= Task statement =
Only the number is wanted: count the lines in the data with "Önkormányzat" in them.

= Page-level text extractions =
Start of Block
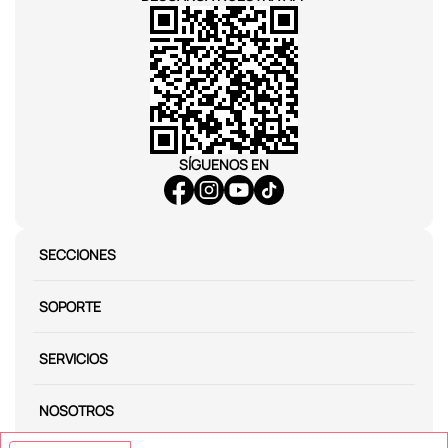
SÍGUENOS EN
SECCIONES
SOPORTE
SERVICIOS
NOSOTROS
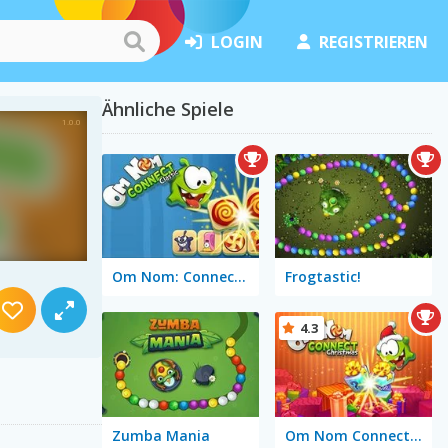
LOGIN
REGISTRIEREN
Ähnliche Spiele
Om Nom: Connect Classic
Frogtastic!
4.3
Zumba Mania
Om Nom Connect Christmas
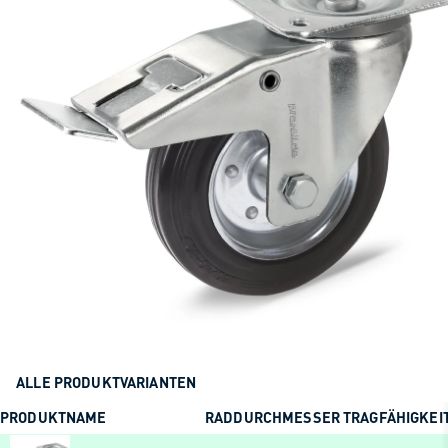
ALLE PRODUKTVARIANTEN
PRODUKTNAME
RADDURCHMESSER
TRAGFÄHIGKEI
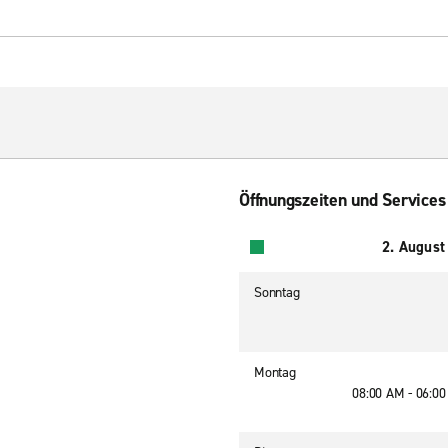
Öffnungszeiten und Services
2. August
Sonntag
Montag
08:00 AM - 06:0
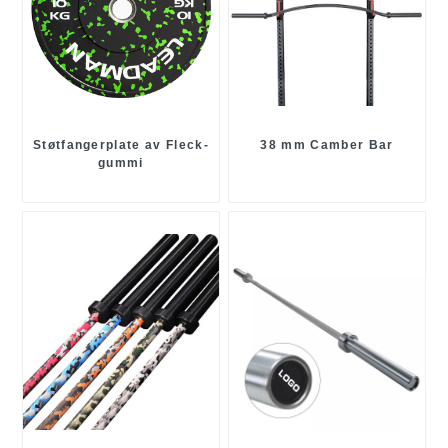
Støtfangerplate av Fleck-
38 mm Camber Bar
gummi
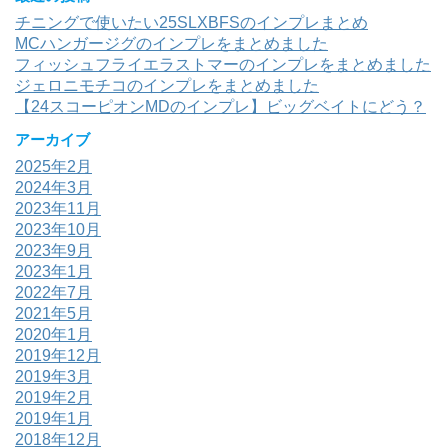
チニングで使いたい25SLXBFSのインプレまとめ
MCハンガージグのインプレをまとめました
フィッシュフライエラストマーのインプレをまとめました
ジェロニモチコのインプレをまとめました
【24スコーピオンMDのインプレ】ビッグベイトにどう？
アーカイブ
2025年2月
2024年3月
2023年11月
2023年10月
2023年9月
2023年1月
2022年7月
2021年5月
2020年1月
2019年12月
2019年3月
2019年2月
2019年1月
2018年12月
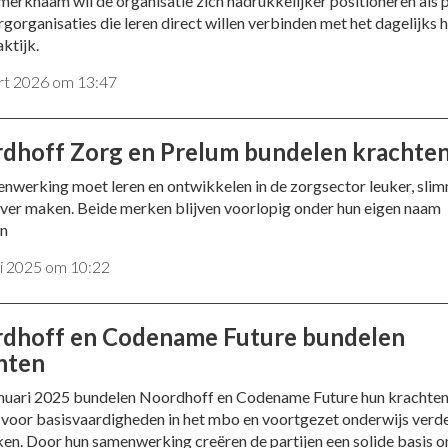
merknaam wil de organisatie zich nadrukkelijker positioneren als 
rgorganisaties die leren direct willen verbinden met het dagelijks 
aktijk.
rt 2026 om 13:47
dhoff Zorg en Prelum bundelen krachte
nwerking moet leren en ontwikkelen in de zorgsector leuker, sli
ever maken. Beide merken blijven voorlopig onder hun eigen naam
en
i 2025 om 10:22
dhoff en Codename Future bundelen
hten
anuari 2025 bundelen Noordhoff en Codename Future hun krachte
voor basisvaardigheden in het mbo en voortgezet onderwijs verde
ken. Door hun samenwerking creëren de partijen een solide basis 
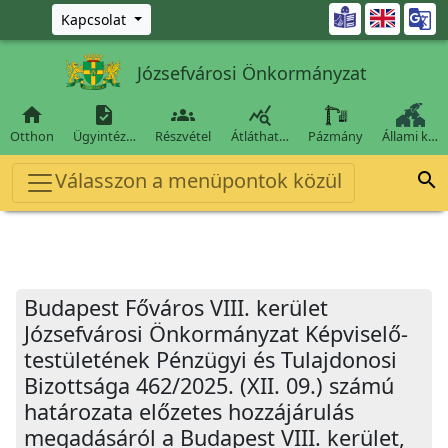
Ugrás a fő tartalomra

Kapcsolat
Józsefvárosi Önkormányzat




Otthon
Ügyintéz…
Részvétel
Átláthat…
Pázmány
Állami k…
Válasszon a menüpontok közül

Budapest Főváros VIII. kerület
Józsefvárosi Önkormányzat Képviselő-
testületének Pénzügyi és Tulajdonosi
Bizottsága 462/2025. (XII. 09.) számú
határozata előzetes hozzájárulás
megadásáról a Budapest VIII. kerület,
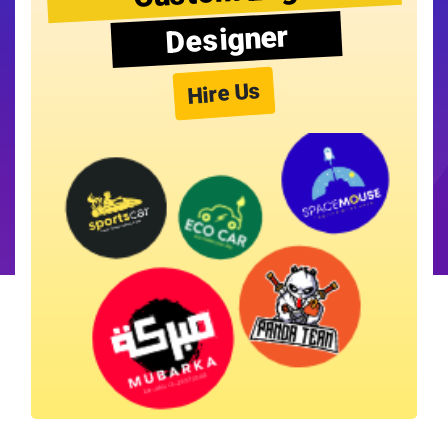
Designer
Hire Us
End of Block
= Reply =
2